__INSTRUCTIONS FOR THE TASK__.
In the lines below, output everything from the first line through the line containing "uppo di tecnologie innovative per la" exactly as it is. Pictures are not part of the output.

__PROVIDED RECORDS__.
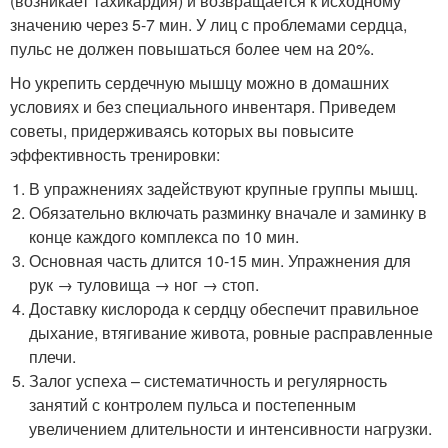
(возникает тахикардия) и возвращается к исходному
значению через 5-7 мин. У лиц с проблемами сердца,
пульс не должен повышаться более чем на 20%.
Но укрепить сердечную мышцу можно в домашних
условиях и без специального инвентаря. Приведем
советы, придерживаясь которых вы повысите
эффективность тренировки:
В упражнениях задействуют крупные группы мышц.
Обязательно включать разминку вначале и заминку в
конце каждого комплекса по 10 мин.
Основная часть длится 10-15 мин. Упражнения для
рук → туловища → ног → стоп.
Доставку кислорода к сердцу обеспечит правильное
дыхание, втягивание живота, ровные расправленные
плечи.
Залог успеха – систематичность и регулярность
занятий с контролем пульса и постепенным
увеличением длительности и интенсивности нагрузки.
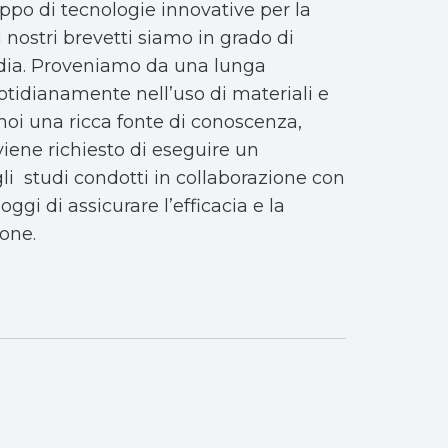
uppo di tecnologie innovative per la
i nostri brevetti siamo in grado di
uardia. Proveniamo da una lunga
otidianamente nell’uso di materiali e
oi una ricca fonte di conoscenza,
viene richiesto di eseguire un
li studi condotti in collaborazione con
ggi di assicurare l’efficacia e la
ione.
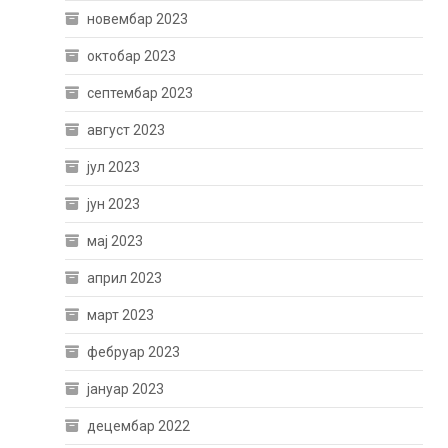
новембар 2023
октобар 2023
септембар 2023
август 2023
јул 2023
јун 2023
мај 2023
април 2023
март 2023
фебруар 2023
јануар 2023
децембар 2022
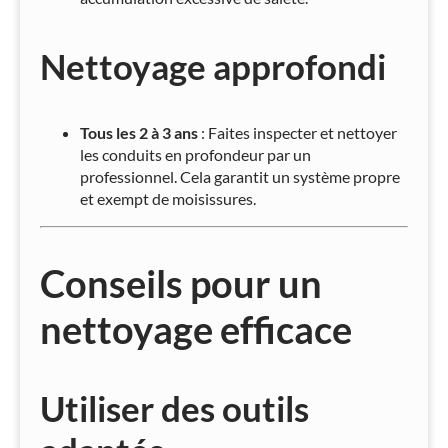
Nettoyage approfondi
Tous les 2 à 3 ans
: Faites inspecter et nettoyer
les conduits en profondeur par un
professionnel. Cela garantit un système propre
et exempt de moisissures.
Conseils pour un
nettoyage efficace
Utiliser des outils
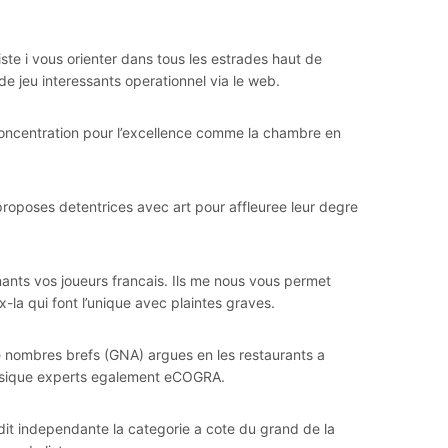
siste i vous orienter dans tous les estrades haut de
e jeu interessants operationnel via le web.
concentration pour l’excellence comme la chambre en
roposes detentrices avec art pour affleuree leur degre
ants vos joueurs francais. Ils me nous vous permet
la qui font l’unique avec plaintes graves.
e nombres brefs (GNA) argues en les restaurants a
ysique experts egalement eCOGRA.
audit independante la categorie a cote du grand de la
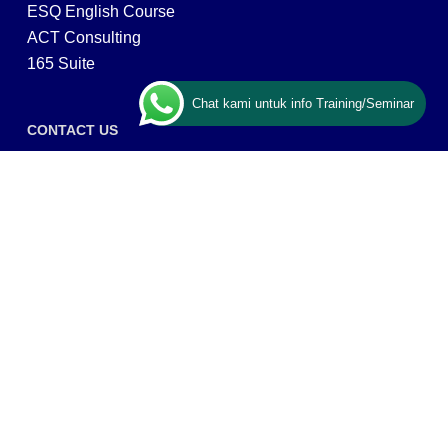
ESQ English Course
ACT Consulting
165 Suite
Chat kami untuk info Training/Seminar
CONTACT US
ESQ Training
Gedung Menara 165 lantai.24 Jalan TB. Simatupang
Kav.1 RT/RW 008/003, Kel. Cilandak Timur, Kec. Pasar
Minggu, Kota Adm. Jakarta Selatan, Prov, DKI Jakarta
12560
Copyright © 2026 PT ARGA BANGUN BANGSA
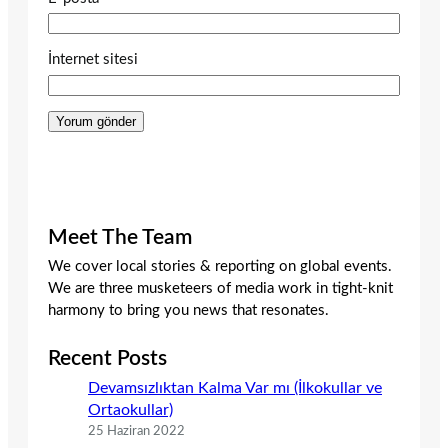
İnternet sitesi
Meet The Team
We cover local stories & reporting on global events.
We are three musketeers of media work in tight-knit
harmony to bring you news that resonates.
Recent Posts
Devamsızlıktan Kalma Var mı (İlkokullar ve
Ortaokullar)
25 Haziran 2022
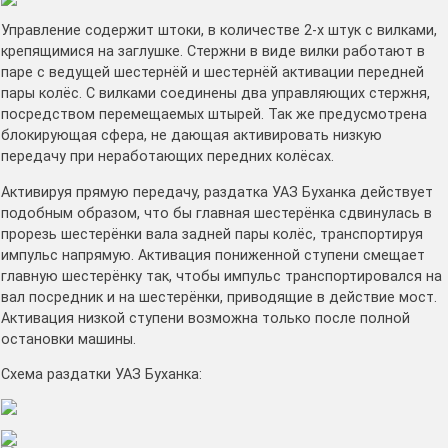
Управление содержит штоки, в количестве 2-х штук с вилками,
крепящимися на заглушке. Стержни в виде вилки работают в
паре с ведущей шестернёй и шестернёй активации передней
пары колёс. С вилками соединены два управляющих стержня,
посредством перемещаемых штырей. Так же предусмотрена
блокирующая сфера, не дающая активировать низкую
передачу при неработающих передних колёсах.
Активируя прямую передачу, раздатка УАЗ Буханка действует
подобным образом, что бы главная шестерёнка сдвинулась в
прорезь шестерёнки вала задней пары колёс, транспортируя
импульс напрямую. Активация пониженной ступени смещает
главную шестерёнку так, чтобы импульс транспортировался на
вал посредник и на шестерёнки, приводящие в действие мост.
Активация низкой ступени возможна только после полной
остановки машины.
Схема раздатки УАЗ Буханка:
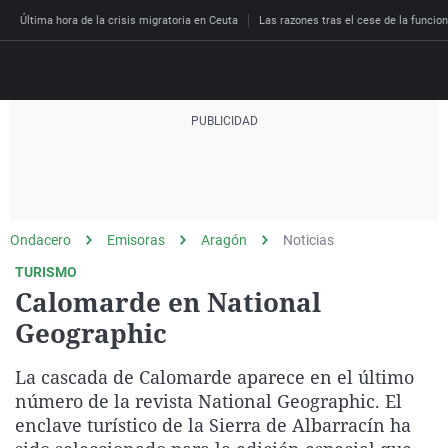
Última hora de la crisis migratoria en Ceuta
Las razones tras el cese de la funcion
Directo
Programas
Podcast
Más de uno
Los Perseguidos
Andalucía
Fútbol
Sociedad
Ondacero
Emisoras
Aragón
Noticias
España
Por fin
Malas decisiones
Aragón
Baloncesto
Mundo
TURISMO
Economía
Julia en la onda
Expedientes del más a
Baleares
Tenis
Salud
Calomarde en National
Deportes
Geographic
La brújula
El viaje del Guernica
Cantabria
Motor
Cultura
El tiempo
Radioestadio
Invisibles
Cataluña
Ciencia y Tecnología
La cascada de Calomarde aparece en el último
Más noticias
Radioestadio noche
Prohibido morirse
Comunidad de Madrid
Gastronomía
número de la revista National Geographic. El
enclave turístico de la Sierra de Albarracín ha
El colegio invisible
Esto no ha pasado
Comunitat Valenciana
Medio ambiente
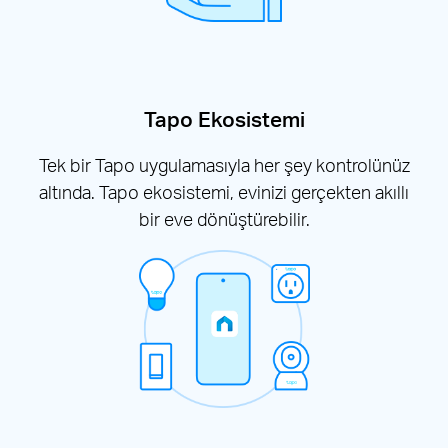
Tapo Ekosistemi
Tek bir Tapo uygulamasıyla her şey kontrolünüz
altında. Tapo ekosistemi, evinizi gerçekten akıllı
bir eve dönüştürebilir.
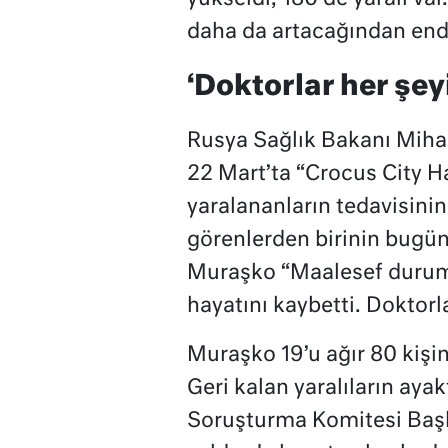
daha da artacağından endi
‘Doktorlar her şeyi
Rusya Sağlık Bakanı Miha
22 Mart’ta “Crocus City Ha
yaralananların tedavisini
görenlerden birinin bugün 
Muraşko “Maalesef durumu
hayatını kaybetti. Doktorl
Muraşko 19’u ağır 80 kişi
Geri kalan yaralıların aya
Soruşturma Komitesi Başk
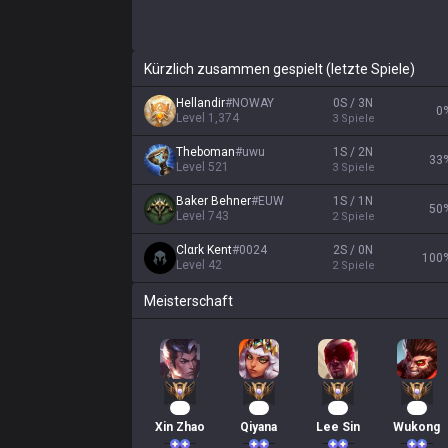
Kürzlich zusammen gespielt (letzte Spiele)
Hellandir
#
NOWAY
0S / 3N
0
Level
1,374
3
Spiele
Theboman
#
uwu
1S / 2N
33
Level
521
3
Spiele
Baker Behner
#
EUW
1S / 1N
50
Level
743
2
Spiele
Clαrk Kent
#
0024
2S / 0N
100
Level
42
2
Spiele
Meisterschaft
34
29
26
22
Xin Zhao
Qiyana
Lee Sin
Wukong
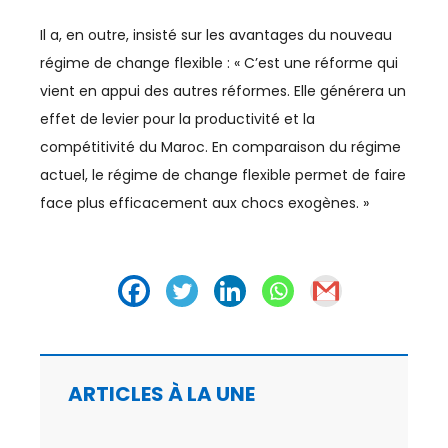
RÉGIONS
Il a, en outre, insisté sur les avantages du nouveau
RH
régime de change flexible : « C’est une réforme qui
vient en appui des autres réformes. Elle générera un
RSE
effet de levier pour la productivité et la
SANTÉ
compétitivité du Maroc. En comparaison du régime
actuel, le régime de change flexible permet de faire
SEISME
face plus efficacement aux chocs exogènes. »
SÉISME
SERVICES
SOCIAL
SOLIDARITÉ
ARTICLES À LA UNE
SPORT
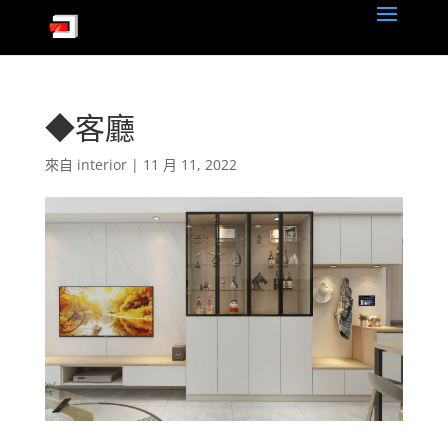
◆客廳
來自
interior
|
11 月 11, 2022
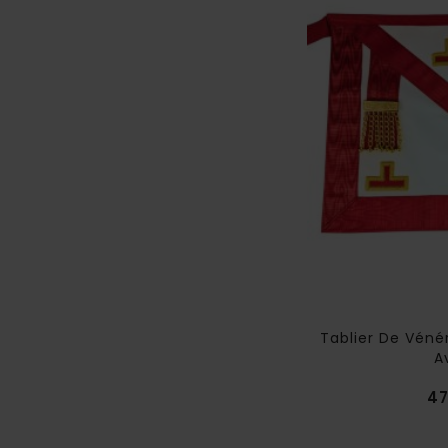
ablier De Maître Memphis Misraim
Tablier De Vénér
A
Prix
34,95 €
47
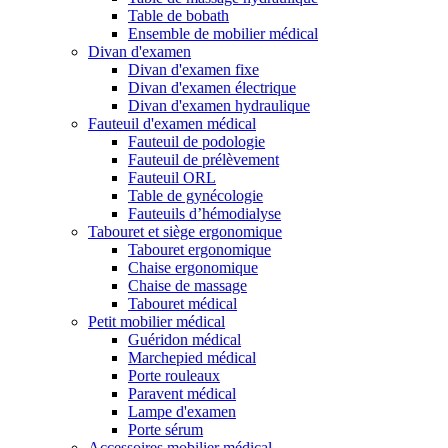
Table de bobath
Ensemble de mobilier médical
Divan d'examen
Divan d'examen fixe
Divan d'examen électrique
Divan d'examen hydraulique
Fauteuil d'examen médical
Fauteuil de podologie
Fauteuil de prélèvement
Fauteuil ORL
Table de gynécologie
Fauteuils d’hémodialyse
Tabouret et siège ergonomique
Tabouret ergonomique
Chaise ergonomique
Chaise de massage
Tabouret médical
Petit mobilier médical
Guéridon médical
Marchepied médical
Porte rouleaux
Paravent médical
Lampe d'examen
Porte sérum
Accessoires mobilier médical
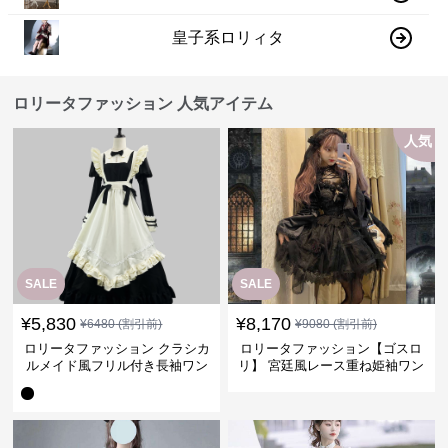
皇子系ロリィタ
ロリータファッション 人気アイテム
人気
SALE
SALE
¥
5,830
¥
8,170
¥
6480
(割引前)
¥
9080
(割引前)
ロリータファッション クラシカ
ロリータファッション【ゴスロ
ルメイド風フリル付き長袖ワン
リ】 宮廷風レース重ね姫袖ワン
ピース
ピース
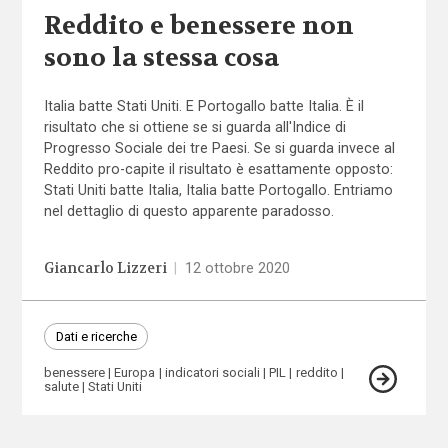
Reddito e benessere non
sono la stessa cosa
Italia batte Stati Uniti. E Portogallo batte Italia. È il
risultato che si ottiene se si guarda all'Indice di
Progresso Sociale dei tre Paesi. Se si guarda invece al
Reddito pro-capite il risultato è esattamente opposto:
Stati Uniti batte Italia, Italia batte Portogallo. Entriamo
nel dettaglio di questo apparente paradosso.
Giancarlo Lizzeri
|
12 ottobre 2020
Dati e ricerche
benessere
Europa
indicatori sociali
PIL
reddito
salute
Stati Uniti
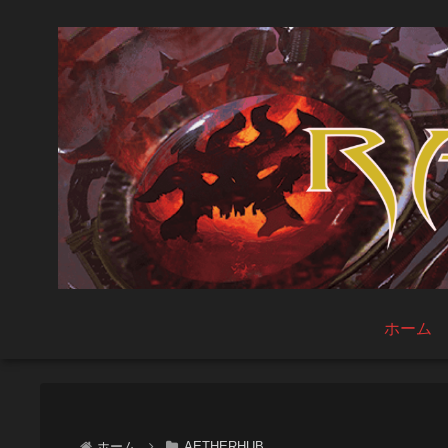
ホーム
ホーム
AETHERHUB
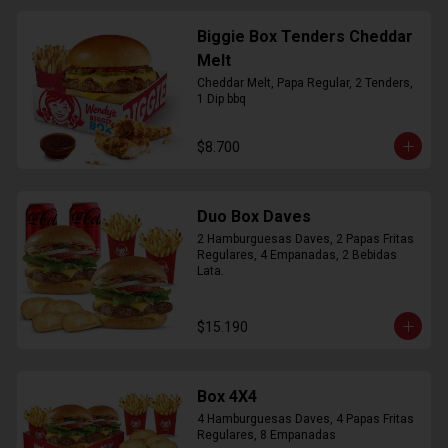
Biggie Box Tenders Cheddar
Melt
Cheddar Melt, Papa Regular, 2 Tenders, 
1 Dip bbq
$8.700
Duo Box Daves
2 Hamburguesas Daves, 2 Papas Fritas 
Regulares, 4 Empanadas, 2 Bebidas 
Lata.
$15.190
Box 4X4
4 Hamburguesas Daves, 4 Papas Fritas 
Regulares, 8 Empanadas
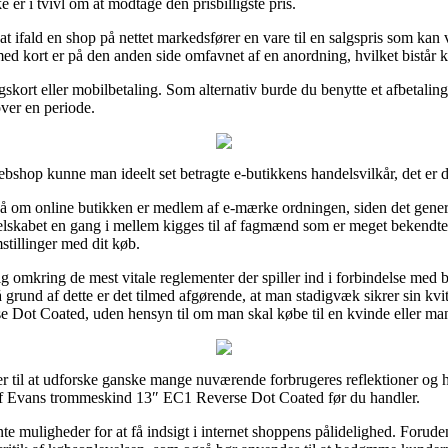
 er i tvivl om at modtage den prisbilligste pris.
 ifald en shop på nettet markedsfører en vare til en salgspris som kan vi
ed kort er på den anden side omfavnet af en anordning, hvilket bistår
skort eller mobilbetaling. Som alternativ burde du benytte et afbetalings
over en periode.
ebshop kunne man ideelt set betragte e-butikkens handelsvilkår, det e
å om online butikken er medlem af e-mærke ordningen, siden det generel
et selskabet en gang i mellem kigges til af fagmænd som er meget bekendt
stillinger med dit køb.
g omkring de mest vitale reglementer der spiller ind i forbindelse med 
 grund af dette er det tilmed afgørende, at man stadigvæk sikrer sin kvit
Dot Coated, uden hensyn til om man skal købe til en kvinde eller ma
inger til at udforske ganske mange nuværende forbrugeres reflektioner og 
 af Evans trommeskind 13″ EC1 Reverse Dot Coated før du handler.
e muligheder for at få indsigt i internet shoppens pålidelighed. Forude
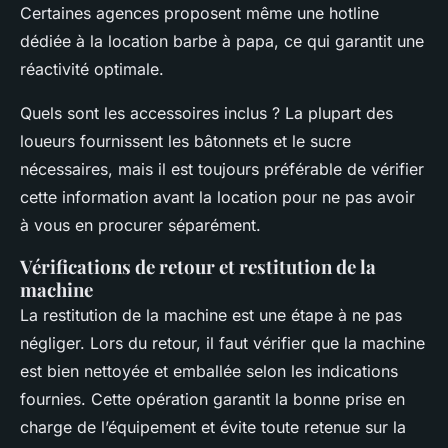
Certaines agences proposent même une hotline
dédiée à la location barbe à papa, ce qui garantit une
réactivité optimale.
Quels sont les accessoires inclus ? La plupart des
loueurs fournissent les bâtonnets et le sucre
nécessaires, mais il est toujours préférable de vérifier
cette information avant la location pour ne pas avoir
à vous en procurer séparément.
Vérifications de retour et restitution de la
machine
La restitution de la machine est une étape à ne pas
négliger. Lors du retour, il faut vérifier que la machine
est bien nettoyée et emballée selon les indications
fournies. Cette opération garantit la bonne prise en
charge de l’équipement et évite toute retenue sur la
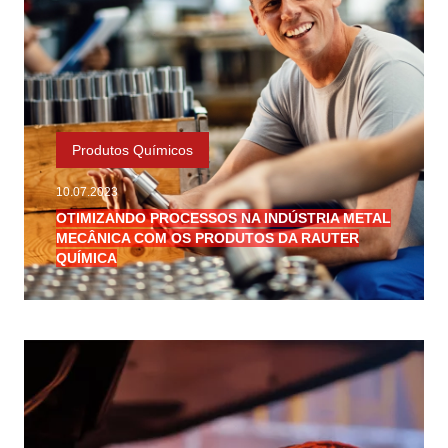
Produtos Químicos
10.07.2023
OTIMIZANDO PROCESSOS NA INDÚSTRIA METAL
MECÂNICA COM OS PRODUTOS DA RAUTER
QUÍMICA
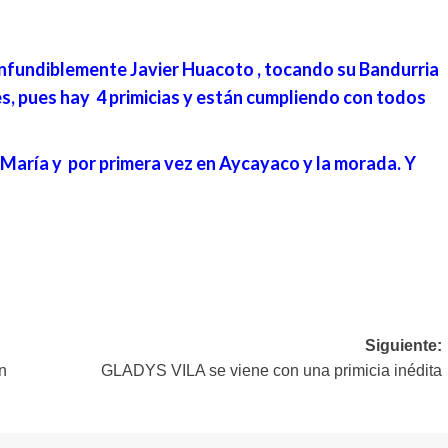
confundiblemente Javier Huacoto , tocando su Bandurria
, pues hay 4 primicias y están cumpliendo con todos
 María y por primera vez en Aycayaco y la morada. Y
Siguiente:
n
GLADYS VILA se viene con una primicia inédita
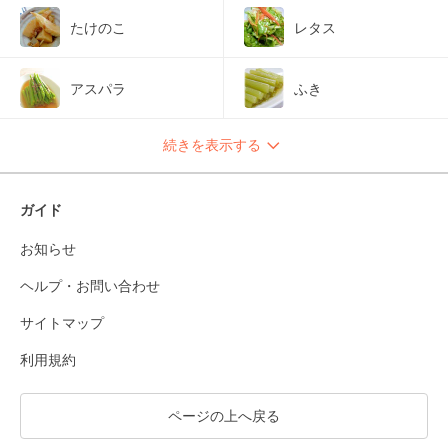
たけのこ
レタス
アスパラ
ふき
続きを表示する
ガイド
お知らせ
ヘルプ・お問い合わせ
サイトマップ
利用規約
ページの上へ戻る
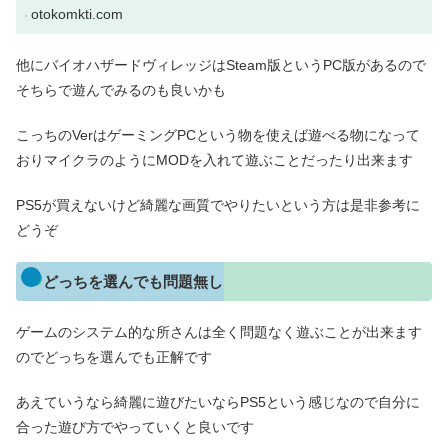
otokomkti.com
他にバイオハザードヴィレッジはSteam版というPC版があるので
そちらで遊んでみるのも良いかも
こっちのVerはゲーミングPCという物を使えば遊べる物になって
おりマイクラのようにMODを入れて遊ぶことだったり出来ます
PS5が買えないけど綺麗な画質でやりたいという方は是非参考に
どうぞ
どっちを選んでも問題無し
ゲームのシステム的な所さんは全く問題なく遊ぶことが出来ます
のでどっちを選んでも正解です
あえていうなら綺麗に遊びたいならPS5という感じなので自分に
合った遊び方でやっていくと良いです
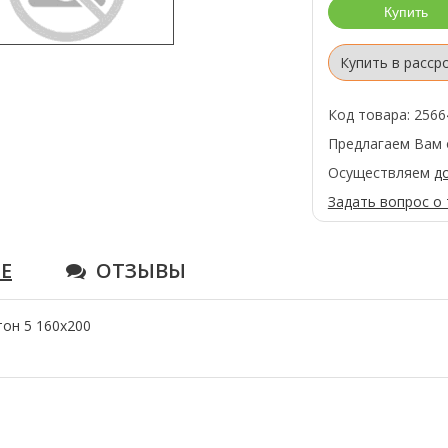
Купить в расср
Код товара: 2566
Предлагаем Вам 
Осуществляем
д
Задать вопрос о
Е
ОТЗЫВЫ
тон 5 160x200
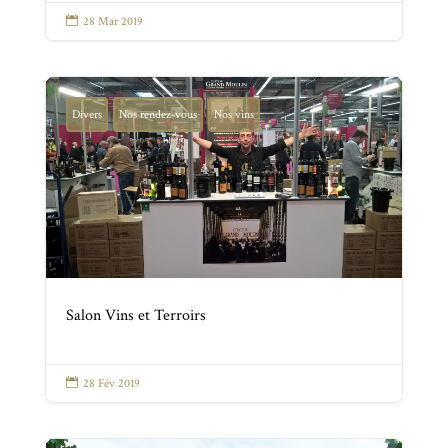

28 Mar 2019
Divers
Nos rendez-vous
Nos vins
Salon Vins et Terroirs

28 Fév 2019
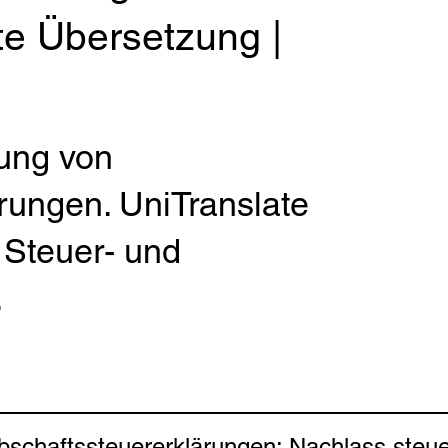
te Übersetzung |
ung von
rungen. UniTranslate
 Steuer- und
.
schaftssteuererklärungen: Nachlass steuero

__EXERCISE ANSWER__.
(возникает тахикардия) и возвращается к исходному
значению через 5-7 мин. У лиц с проблемами сердца,
пульс не должен повышаться более чем на 20%.
Но укрепить сердечную мышцу можно в домашних
условиях и без специального инвентаря. Приведем
советы, придерживаясь которых вы повысите
эффективность тренировки:
В упражнениях задействуют крупные группы мышц.
Обязательно включать разминку вначале и заминку в
конце каждого комплекса по 10 мин.
Основная часть длится 10-15 мин. Упражнения для
рук → туловища → ног → стоп.
Доставку кислорода к сердцу обеспечит правильное
дыхание, втягивание живота, ровные расправленные
плечи.
Залог успеха – систематичность и регулярность
занятий с контролем пульса и постепенным
увеличением длительности и интенсивности нагрузки.
uppo di tecnologie innovative per la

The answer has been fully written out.